Pada tahun 1678, terjadi lagi pertambahan bangunan tahap empat dengan ditandainya pelengkap bangunan berupa jinem pangrawit. Jinem Pangrawit ialah berupa pendopo yang merupakan bangunan tradisional Jawa namun mempunyai elemen kolom yang merupakan hasil akulturasi dari kebudayaan Eropa. Tahap keempat perkembangan Keraton Kasepuhan, pada tahun 1678 terdapat penambahan berupa jinem pangrawit.

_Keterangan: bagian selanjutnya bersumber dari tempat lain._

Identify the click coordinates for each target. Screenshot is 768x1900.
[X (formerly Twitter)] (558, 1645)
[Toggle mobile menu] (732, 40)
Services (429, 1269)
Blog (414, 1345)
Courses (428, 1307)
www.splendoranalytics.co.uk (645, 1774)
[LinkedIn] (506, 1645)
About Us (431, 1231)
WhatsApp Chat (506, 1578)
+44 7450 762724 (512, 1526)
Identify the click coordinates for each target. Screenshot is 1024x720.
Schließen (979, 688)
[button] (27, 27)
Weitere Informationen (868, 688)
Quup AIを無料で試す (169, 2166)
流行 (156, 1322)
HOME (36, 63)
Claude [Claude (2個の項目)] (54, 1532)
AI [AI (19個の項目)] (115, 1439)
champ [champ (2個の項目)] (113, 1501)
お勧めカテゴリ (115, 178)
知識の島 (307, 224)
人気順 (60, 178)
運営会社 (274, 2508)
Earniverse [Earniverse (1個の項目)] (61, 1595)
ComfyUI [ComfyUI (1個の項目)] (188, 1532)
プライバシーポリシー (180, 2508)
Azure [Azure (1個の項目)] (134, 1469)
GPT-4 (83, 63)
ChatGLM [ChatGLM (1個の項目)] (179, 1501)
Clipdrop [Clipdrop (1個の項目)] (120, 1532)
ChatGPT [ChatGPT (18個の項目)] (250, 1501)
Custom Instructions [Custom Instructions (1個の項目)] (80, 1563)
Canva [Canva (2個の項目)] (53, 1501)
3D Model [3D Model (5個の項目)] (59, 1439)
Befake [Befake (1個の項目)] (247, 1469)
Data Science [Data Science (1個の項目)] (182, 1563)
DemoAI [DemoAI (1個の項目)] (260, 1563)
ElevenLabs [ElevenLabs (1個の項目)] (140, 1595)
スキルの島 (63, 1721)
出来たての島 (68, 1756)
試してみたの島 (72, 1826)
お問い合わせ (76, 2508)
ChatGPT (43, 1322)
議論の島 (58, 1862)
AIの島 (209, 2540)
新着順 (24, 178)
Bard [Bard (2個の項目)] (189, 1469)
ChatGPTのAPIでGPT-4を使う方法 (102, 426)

Pada tahun 1682, perkembangan tahap kelima, terdapat penambahan berupa bangsal prabayaksa. Bangsal prabayaksa mempunyai ornamen dinding berupa keramik dari Eropa yang semenjak pemasangannya hingga ketika ini belum pernah mengalami perbaikan. Setiap keramik tersebut menggambarkan/ menceritakan kisah-kisah yang terdapat didalam Injil. Keramik-keramik tersebut membingkai relief bergambar bunga lotus dan burung abang tua, dimana relief tersebut berasal dari kebudayaan Budha. Pada tahun 1845, perkembangan tahap keenam, terdapat penambahan berupa Gajah Nguling yang merupakan jejak aktual dari imbas budaya Eropa terhadap keraton Kasepuhan.

Keenam fase perkembangan Keraton Kasepuhan ini merupakan fase di mana saat-saat terpenting dari Keraton Kasepuhan itu sendiri selaku salah satu kerajaan Islam penting di Pulau Jawa sehabis habisnya kala Majapahit dan Kerajan Padjajaran.